The center of the fixed portion 402a of the fixed shaft 402 crimped to the side plate 103 of the drive unit and the position of the hole center of the support portion 105a provided in the housing 105 are at the same position. The shaft center of the fixed shaft 402 and the shaft center of the vibration suppressing member 404 are formed at a position shifted by β. In this way, by shifting the phases of the small gear fixed shaft 402 and the vibration suppressing member 404, the small gear fixed shaft 402 is tilted toward the large gear 100 in the thrust direction with respect to the large gear 100 axis. Yes. As a result, even if the small gear is inclined by the angle θ shown in FIG. 4A and the large gear 100 is deformed, the meshing of the gear can be kept normal. Further, the vibration transmitted to the image forming unit through the small gear shaft 102 is reduced by fitting the vibration suppressing member 404 between the fixed shaft 402 and the support portion 105a of the housing.
In this embodiment, since the center of the outer shape of the vibration suppressing member 404 and the center of the shaft mounting hole are different, a phase shift occurs between the fixed shaft 402 of the small gear and the vibration suppressing member 404. Therefore, in order to match the phases of the small gear fixed shaft 402 and the vibration suppressing member 404, the tip 402b of the small gear shaft is D-shaped for phase matching. In this embodiment, as shown in FIG. 4B, the tip shape of the fixed shaft 402 is D-shaped, but this is not restrictive, and the phase of the fixed shaft 402 and the vibration suppressing member 404 is determined. Any shape is acceptable.

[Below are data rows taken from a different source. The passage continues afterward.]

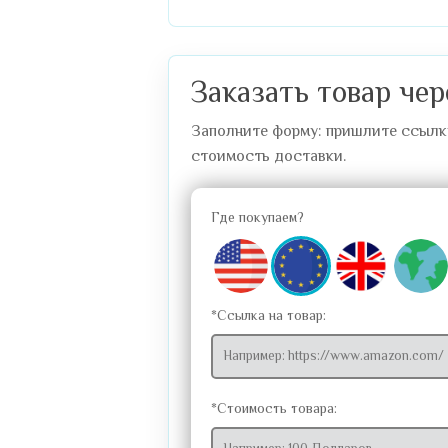
Заказать товар чер
Заполните форму: пришлите ссылку 
стоимость доставки.
Где покупаем?
*Ссылка на товар:
*Стоимость товара:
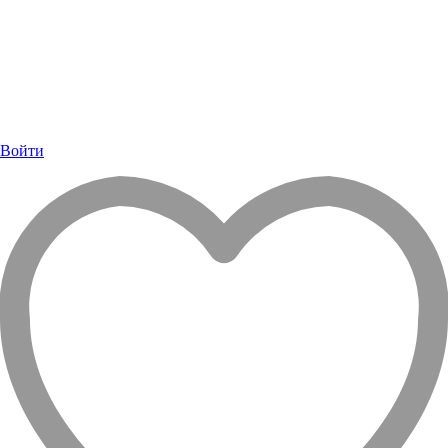
Войти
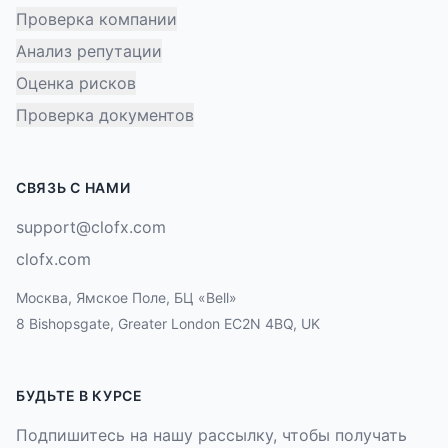
Проверка компании
Анализ репутации
Оценка рисков
Проверка документов
СВЯЗЬ С НАМИ
support@clofx.com
clofx.com
Москва, Ямское Поле, БЦ «Bell»
8 Bishopsgate, Greater London EC2N 4BQ, UK
БУДЬТЕ В КУРСЕ
Подпишитесь на нашу рассылку, чтобы получать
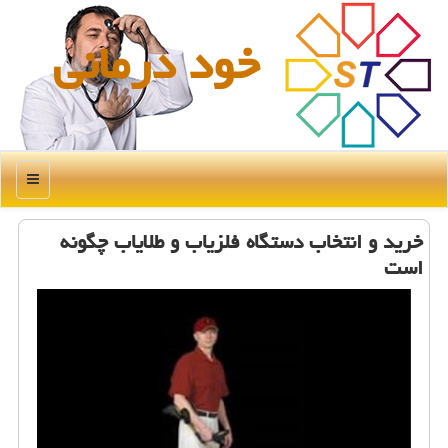
خود درمانی
منو
خرید و انتخاب دستگاه فلزیاب و طلایاب چگونه
است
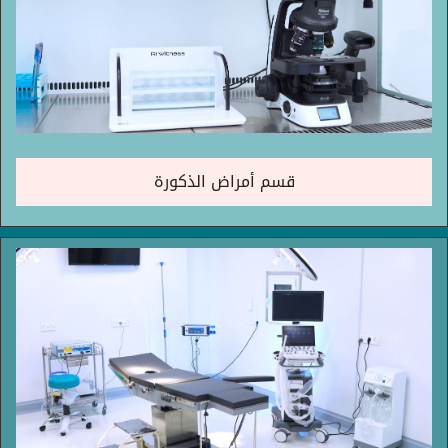
قسم أمراض الذكورة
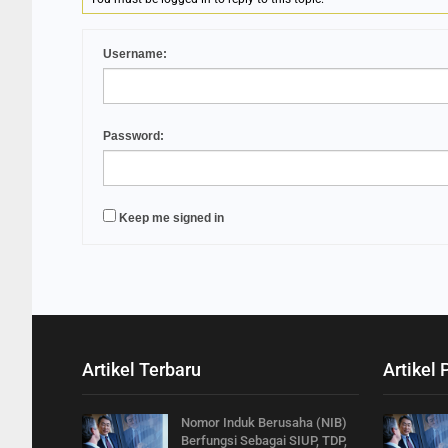
Username:
Password:
Keep me signed in
Artikel Terbaru
Artikel 
Nomor Induk Berusaha (NIB)
Berfungsi Sebagai SIUP, TDP,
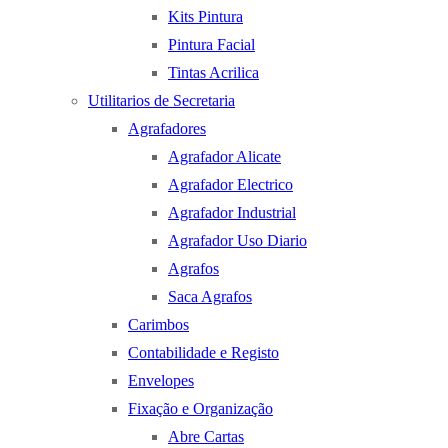
Kits Pintura
Pintura Facial
Tintas Acrilica
Utilitarios de Secretaria
Agrafadores
Agrafador Alicate
Agrafador Electrico
Agrafador Industrial
Agrafador Uso Diario
Agrafos
Saca Agrafos
Carimbos
Contabilidade e Registo
Envelopes
Fixação e Organização
Abre Cartas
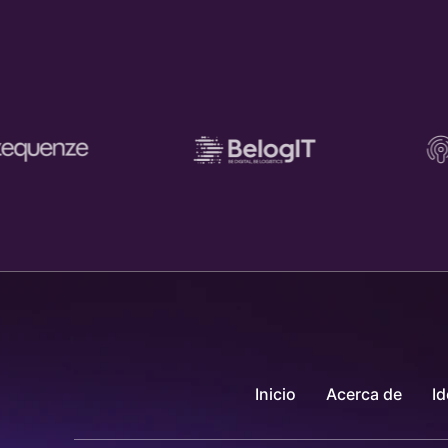
Inicio
Acerca de
Id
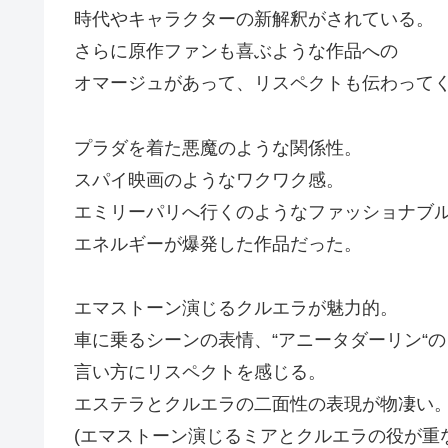
時代やキャラクターの新解釈がされている。
さらに原作ファンも喜ぶような作品への
オマージュがあって、リスペクトも伝わって
プラダを着た悪魔のような関係性。
スパイ映画のようなワクワク感。
エミリーパリへ行くのようなファッショナブ
エネルギーが爆発した作品だった。
エマストーン演じるクルエラが魅力的。
車に乗るシーンの表情、“アニータダーリン“の
言い方にリスペクトを感じる。
エステラとクルエラの二面性の表現が物凄い
(エマストーン演じるミアとクルエラの役が重な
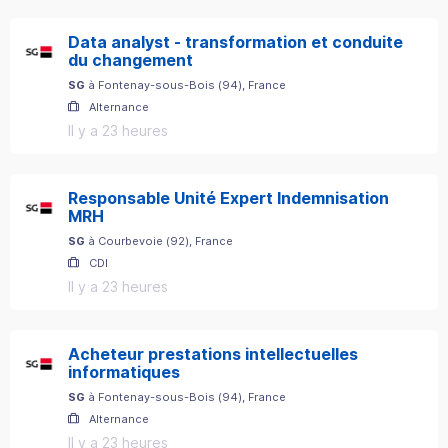
Data analyst - transformation et conduite
du changement
SG
à
Fontenay-sous-Bois
(
94
)
, France
Alternance
Il y a 23 heures
Responsable Unité Expert Indemnisation
MRH
SG
à
Courbevoie
(
92
)
, France
CDI
Il y a 23 heures
Acheteur prestations intellectuelles
informatiques
SG
à
Fontenay-sous-Bois
(
94
)
, France
Alternance
Il y a 23 heures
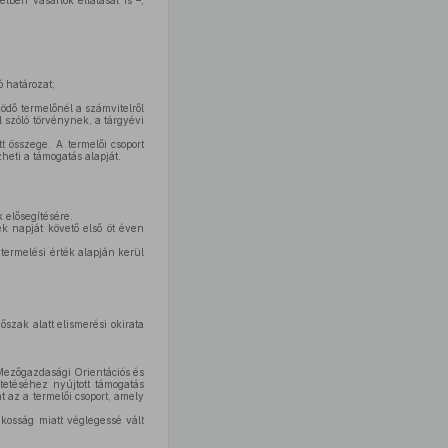
elben vásárlók ellátását is –,
ó határozat;
ödő termelőnél a számvitelről
l szóló törvénynek, a tárgyévi
t összege. A termelői csoport
heti a támogatás alapját.
 elősegítésére.
k napját követő első öt éven
termelési érték alapján kerül
őszak alatt elismerési okirata
 Mezőgazdasági Orientációs és
tetéséhez nyújtott támogatás
 az a termelői csoport, amely
kosság miatt véglegessé vált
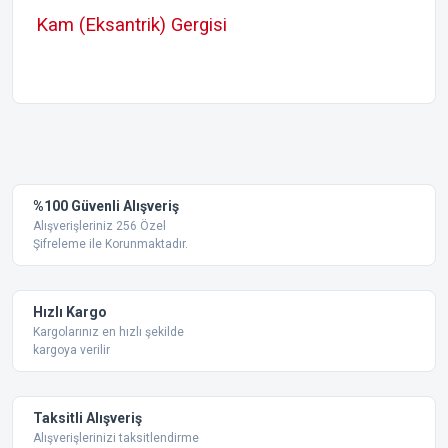
Kam (Eksantrik) Gergisi
Bu ürünün fiyat bilgisi, resim, ürün açıklamalarında ve diğer
konularda yetersiz gördüğünüz noktaları öneri formunu
Bu ürüne ilk yorumu siz yapın!
kullanarak tarafımıza iletebilirsiniz.
Görüş ve önerileriniz için teşekkür ederiz.
Yorum Yaz
%100 Güvenli Alışveriş
Ürün resmi kalitesiz, bozuk veya görüntülenemiyor.
Alışverişleriniz 256 Özel
Şifreleme ile Korunmaktadır.
Ürün açıklamasında eksik bilgiler bulunuyor.
Ürün bilgilerinde hatalar bulunuyor.
Ürün fiyatı diğer sitelerden daha pahalı.
Hızlı Kargo
Bu ürüne benzer farklı alternatifler olmalı.
Kargolarınız en hızlı şekilde
kargoya verilir
Taksitli Alışveriş
Alışverişlerinizi taksitlendirme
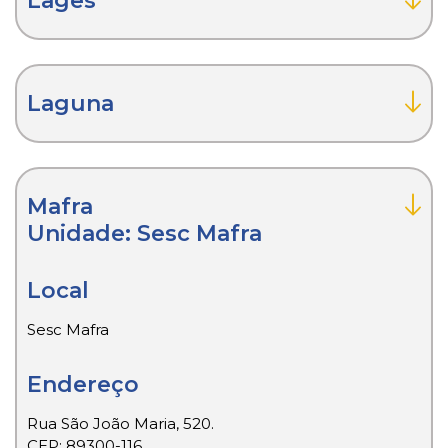
Lages
Laguna
Mafra
Unidade: Sesc Mafra
Local
Sesc Mafra
Endereço
Rua São João Maria, 520.
CEP: 89300-116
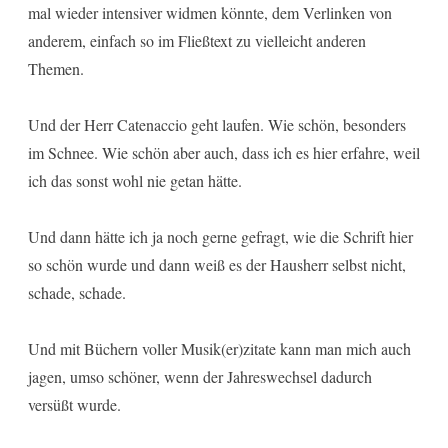
mal wieder intensiver widmen könnte, dem Verlinken von
anderem, einfach so im Fließtext zu vielleicht anderen
Themen.
Und der Herr Catenaccio geht laufen. Wie schön, besonders
im Schnee. Wie schön aber auch, dass ich es hier erfahre, weil
ich das sonst wohl nie getan hätte.
Und dann hätte ich ja noch gerne gefragt, wie die Schrift hier
so schön wurde und dann weiß es der Hausherr selbst nicht,
schade, schade.
Und mit Büchern voller Musik(er)zitate kann man mich auch
jagen, umso schöner, wenn der Jahreswechsel dadurch
versüßt wurde.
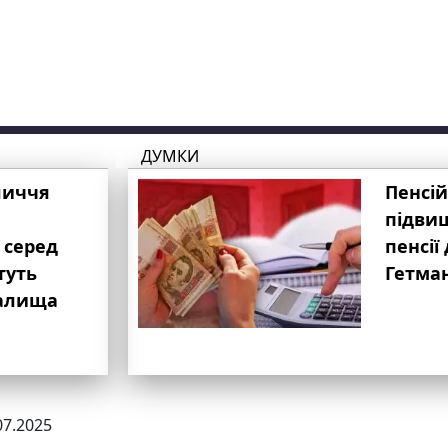
ДУМКИ
личчя
Пенсій
підвищ
 серед
пенсії 
туть
Гетма
валища
07.2025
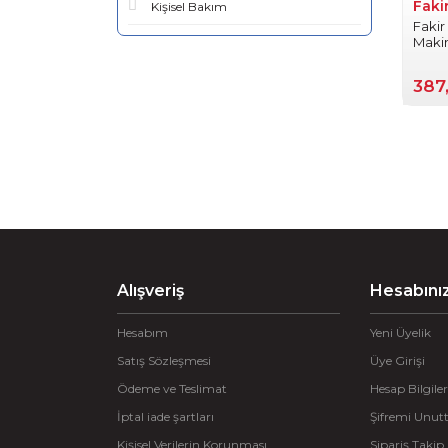
Faki
Kişisel Bakım
Faki
Makin
387
Alışveriş
Hesabını
Hesabım
Yeni Üyelik
Satış Sözleşmesi
Üye Girişi
Ödeme ve Teslimat
Hesap Bilgiler
İptal iade şartları
Şifremi Unu
Kişisel Verilerin Korunması
Sipariş Takip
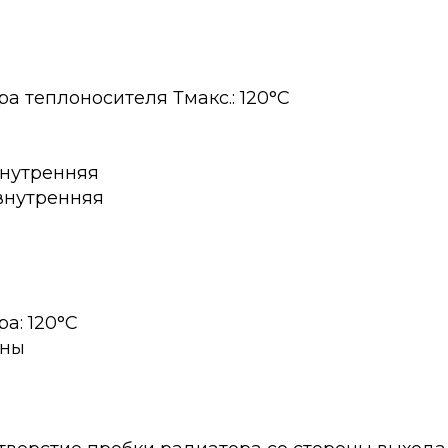
а теплоносителя Тмакс.: 120°C
внутренняя
внутренняя
а: 120°C
аны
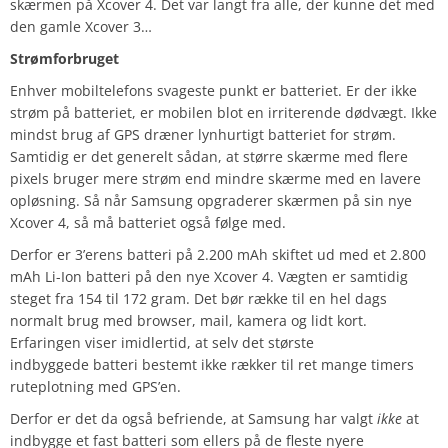
skærmen på Xcover 4. Det var langt fra alle, der kunne det med
den gamle Xcover 3…
Strømforbruget
Enhver mobiltelefons svageste punkt er batteriet. Er der ikke
strøm på batteriet, er mobilen blot en irriterende dødvægt. Ikke
mindst brug af GPS dræner lynhurtigt batteriet for strøm.
Samtidig er det generelt sådan, at større skærme med flere
pixels bruger mere strøm end mindre skærme med en lavere
opløsning. Så når Samsung opgraderer skærmen på sin nye
Xcover 4, så må batteriet også følge med.
Derfor er 3’erens batteri på 2.200 mAh skiftet ud med et 2.800
mAh Li-Ion batteri på den nye Xcover 4. Vægten er samtidig
steget fra 154 til 172 gram. Det bør række til en hel dags
normalt brug med browser, mail, kamera og lidt kort.
Erfaringen viser imidlertid, at selv det største
indbyggede batteri bestemt ikke rækker til ret mange timers
ruteplotning med GPS’en.
Derfor er det da også befriende, at Samsung har valgt
ikke
at
indbygge et fast batteri som ellers på de fleste nyere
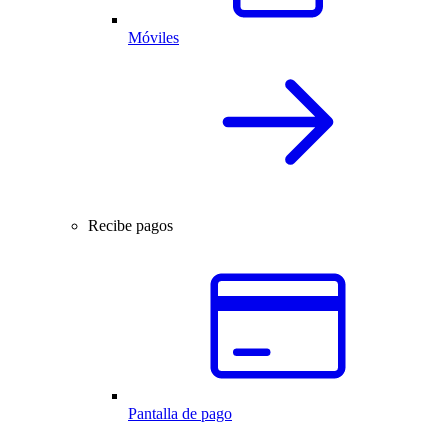
Móviles
Recibe pagos
Pantalla de pago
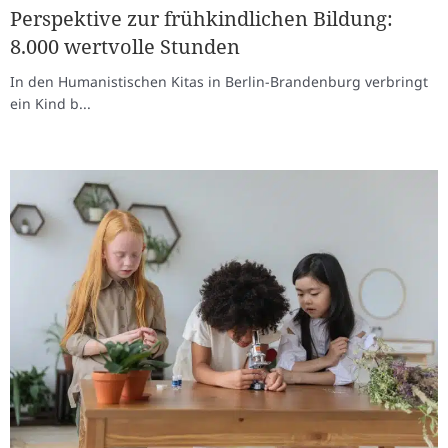
Perspektive zur frühkindlichen Bildung:
8.000 wertvolle Stunden
In den Humanistischen Kitas in Berlin-Brandenburg verbringt
ein Kind b...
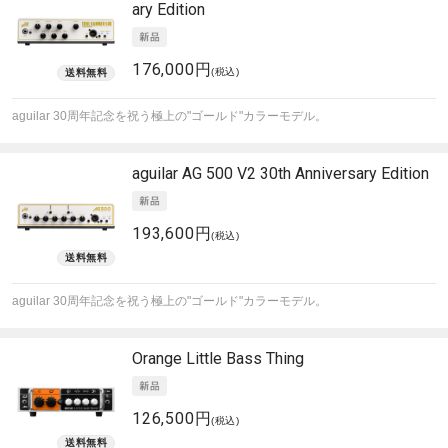
ary Edition
176,000円
(税込)
aguilar 30周年記念を祝う極上の"ゴールド"カラーモデル。
aguilar
AG 500 V2 30th Anniversary Edition
193,600円
(税込)
aguilar 30周年記念を祝う極上の"ゴールド"カラーモデル。
Orange
Little Bass Thing
126,500円
(税込)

  Next, another embodiment of the present embodiment will be shown. FIG. 5A is a cross-sectional view of the drive transmission device, and FIG. 5B is a view of a part of FIG. 5A viewed from the D direction. A configuration in which the position of the portion of the shaft 502 that engages with the vibration suppression member 504 is shifted by γ with respect to the center of the shaft may be assembled without phase matching between the shaft 502 and the vibration suppression member 504. In addition, as the configuration in which the shaft of the small gear 101 is inclined, the positional relationship between the fixed shaft 102 crimped to the first frame 103 and the fitting portion of the second frame 105 is fixed as in the first embodiment. The configuration in which the center of the fitting hole of the second frame body is shifted by α with respect to the shaft center of the shaft 102, and the shaft center of the fixed shaft of the small gear 101 and the vibration suppressing member of this embodiment is β Or you may combine the structure which shifts (gamma).

  As described above, in the present embodiment, as in the first embodiment, the shaft that rotatably supports the gear is fitted to the first frame body and the second frame body, so that the shaft becomes the rotation shaft of the other gear. In the drive transmission device that is inclined with respect to the shaft, the transmission of vibration between the shaft and the second frame body can be suppressed by fitting the shaft to the second frame body via the vibration suppressing member. it can.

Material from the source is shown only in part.